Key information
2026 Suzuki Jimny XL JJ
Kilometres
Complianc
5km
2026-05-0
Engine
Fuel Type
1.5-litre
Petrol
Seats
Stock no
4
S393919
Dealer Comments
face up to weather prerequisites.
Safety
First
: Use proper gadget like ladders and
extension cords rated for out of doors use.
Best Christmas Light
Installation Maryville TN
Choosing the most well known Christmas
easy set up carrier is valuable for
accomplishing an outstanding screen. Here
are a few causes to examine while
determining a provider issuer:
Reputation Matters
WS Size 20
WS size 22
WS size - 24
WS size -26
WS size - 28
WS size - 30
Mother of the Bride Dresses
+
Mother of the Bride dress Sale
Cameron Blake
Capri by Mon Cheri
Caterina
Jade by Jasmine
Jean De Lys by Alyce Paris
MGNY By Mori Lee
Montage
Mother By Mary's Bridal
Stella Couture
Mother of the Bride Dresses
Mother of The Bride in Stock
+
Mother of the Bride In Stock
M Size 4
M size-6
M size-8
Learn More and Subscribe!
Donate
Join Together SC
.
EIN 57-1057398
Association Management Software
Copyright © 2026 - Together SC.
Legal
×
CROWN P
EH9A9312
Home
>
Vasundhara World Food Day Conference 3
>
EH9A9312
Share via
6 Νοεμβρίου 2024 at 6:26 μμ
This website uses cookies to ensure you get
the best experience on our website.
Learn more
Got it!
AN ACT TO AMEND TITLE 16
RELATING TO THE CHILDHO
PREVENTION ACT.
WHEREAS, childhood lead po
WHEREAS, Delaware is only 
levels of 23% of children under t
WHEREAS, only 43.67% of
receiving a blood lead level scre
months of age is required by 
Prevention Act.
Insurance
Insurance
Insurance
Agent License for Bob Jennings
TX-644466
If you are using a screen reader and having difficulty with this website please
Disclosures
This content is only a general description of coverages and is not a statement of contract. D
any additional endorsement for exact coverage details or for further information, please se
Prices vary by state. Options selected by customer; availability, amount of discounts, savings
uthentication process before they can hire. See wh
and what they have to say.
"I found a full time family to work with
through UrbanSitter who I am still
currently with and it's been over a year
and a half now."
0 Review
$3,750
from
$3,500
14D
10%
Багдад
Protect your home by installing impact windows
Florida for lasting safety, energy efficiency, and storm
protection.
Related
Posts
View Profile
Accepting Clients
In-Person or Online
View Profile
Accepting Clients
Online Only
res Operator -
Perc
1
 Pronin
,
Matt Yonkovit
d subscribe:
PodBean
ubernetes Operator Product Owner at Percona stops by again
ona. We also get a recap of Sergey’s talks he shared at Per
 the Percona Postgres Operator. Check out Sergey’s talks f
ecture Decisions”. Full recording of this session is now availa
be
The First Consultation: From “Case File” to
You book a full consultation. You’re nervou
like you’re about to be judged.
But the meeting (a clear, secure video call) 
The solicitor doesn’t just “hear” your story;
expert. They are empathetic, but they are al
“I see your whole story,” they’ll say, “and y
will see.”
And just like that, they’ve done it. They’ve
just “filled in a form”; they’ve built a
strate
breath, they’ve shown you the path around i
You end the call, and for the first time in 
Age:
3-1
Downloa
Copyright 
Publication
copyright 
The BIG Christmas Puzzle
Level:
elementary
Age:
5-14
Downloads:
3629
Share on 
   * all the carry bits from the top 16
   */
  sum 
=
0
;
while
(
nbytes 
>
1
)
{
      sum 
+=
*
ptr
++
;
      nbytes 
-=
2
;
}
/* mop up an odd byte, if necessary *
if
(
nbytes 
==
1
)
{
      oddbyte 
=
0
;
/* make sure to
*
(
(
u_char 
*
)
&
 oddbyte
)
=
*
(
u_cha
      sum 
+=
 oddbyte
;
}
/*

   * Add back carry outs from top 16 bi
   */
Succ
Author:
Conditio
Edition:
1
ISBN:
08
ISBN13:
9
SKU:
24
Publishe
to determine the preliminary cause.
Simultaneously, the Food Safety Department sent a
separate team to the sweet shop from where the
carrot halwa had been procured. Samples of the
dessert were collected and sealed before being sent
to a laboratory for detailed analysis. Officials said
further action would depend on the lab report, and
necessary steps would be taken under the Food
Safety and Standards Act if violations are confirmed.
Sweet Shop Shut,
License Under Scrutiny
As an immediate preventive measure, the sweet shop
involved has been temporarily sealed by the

Aim of the exercise » A verbatim copy of the listing is needed.

Task response »
Key information
2026 Suzuki Jimny XL JJ
Kilometres
Complianc
5km
2026-05-0
Engine
Fuel Type
1.5-litre
Petrol
Seats
Stock no
4
S393919
Dealer Comments
face up to weather prerequisites.
Safety
First
: Use proper gadget like ladders and
extension cords rated for out of doors use.
Best Christmas Light
Installation Maryville TN
Choosing the most well known Christmas
easy set up carrier is valuable for
accomplishing an outstanding screen. Here
are a few causes to examine while
determining a provider issuer:
Reputation Matters
WS Size 20
WS size 22
WS size - 24
WS size -26
WS size - 28
WS size - 30
Mother of the Bride Dresses
+
Mother of the Bride dress Sale
Cameron Blake
Capri by Mon Cheri
Caterina
Jade by Jasmine
Jean De Lys by Alyce Paris
MGNY By Mori Lee
Montage
Mother By Mary's Bridal
Stella Couture
Mother of the Bride Dresses
Mother of The Bride in Stock
+
Mother of the Bride In Stock
M Size 4
M size-6
M size-8
Learn More and Subscribe!
Donate
Join Together SC
.
EIN 57-1057398
Association Management Software
Copyright © 2026 - Together SC.
Legal
×
CROWN P
EH9A9312
Home
>
Vasundhara World Food Day Conference 3
>
EH9A9312
Share via
6 Νοεμβρίου 2024 at 6:26 μμ
This website uses cookies to ensure you get
the best experience on our website.
Learn more
Got it!
AN ACT TO AMEND TITLE 16
RELATING TO THE CHILDHO
PREVENTION ACT.
WHEREAS, childhood lead po
WHEREAS, Delaware is only 
levels of 23% of children under t
WHEREAS, only 43.67% of
receiving a blood lead level scre
months of age is required by 
Prevention Act.
Insurance
Insurance
Insurance
Agent License for Bob Jennings
TX-644466
If you are using a screen reader and having difficulty with this website please
Disclosures
This content is only a general description of coverages and is not a statement of contract. D
any additional endorsement for exact coverage details or for further information, please se
Prices vary by state. Options selected by customer; availability, amount of discounts, savings
uthentication process before they can hire. See wh
and what they have to say.
"I found a full time family to work with
through UrbanSitter who I am still
currently with and it's been over a year
and a half now."
0 Review
$3,750
from
$3,500
14D
10%
Багдад
Protect your home by installing impact windows
Florida for lasting safety, energy efficiency, and storm
protection.
Related
Posts
View Profile
Accepting Clients
In-Person or Online
View Profile
Accepting Clients
Online Only
res Operator -
Perc
1
 Pronin
,
Matt Yonkovit
d subscribe:
PodBean
ubernetes Operator Product Owner at Percona stops by again
ona. We also get a recap of Sergey’s talks he shared at Per
 the Percona Postgres Operator. Check out Sergey’s talks f
ecture Decisions”. Full recording of this session is now availa
be
The First Consultation: From “Case File” to
You book a full consultation. You’re nervou
like you’re about to be judged.
But the meeting (a clear, secure video call) 
The solicitor doesn’t just “hear” your story;
expert. They are empathetic, but they are al
“I see your whole story,” they’ll say, “and y
will see.”
And just like that, they’ve done it. They’ve
just “filled in a form”; they’ve built a
strate
breath, they’ve shown you the path around i
You end the call, and for the first time in 
Age:
3-1
Downloa
Copyright 
Publication
copyright 
The BIG Christmas Puzzle
Level:
elementary
Age:
5-14
Downloads:
3629
Share on 
   * all the carry bits from the top 16
   */
  sum 
=
0
;
while
(
nbytes 
>
1
)
{
      sum 
+=
*
ptr
++
;
      nbytes 
-=
2
;
}
/* mop up an odd byte, if necessary *
if
(
nbytes 
==
1
)
{
      oddbyte 
=
0
;
/* make sure to
*
(
(
u_char 
*
)
&
 oddbyte
)
=
*
(
u_cha
      sum 
+=
 oddbyte
;
}
/*

   * Add back carry outs from top 16 bi
   */
Succ
Author:
Conditio
Edition:
1
ISBN:
08
ISBN13:
9
SKU:
24
Publishe
to determine the preliminary cause.
Simultaneously, the Food Safety Department sent a
separate team to the sweet shop from where the
carrot halwa had been procured. Samples of the
dessert were collected and sealed before being sent
to a laboratory for detailed analysis. Officials said
further action would depend on the lab report, and
necessary steps would be taken under the Food
Safety and Standards Act if violations are confirmed.
Sweet Shop Shut,
License Under Scrutiny
As an immediate preventive measure, the sweet shop
involved has been temporarily sealed by the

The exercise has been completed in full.